Plus absurde encore, le gouvernement va étendre ces traitements aux hôpitaux de Sherbrooke et de Québec, où l'expertise n'existe pas et où il faudra mettre en place de coûteuses infrastructures, embaucher des médecins et des techniciens spécialisés! On voit l'idée: il y a quelques comtés à flatter en région... encore qu'il serait injuste de ne s'en prendre qu'au gouvernement, les deux partis d'opposition ayant eu eux aussi la légèreté de faire de ce projet une promesse électorale.
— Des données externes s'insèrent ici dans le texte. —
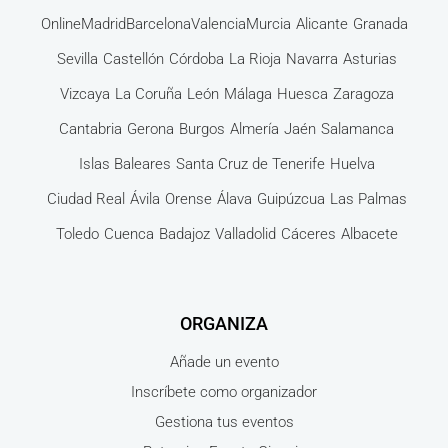
Online
Madrid
Barcelona
Valencia
Murcia
Alicante
Granada
Sevilla
Castellón
Córdoba
La Rioja
Navarra
Asturias
Vizcaya
La Coruña
León
Málaga
Huesca
Zaragoza
Cantabria
Gerona
Burgos
Almería
Jaén
Salamanca
Islas Baleares
Santa Cruz de Tenerife
Huelva
Ciudad Real
Ávila
Orense
Álava
Guipúzcua
Las Palmas
Toledo
Cuenca
Badajoz
Valladolid
Cáceres
Albacete
ORGANIZA
Añade un evento
Inscríbete como organizador
Gestiona tus eventos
Mais ce sont les libéraux qui sont au pouvoir, ce sont eux qui doivent être tenus responsables de ce détournement de fonds publics.

Il y a toutes sortes de misères en ce bas monde, et il n'y a pas de doute que le désir d'enfant frustré en soit une. Mais dans ce cas, il y a tout de même une issue, et c'est l'adoption, comme le signalait judicieusement la Commission de l'éthique.

Dans le cours de leur croisade pour faire reconnaître les traitements in vitro comme un service essentiel, Julie Snyder et Céline Dion ont souvent décrit, avec une émotion bien compréhensible, le calvaire qu'elles ont elles-mêmes traversé, en disant vouloir aider de moins riches qu'elles-mêmes. Mme Snyder, en plus de faire du lobbyisme incessant auprès du gouvernement, a donné de sa personne en présidant des collectes de fonds au profit du centre de fertilité de McGill.

Cela dit, il aurait été plus sympathique qu'au lieu de refiler le fardeau aux contribuables, ces dames mettent sur pied une fondation destinée à aider les couples démunis à essayer de réaliser leur rêve.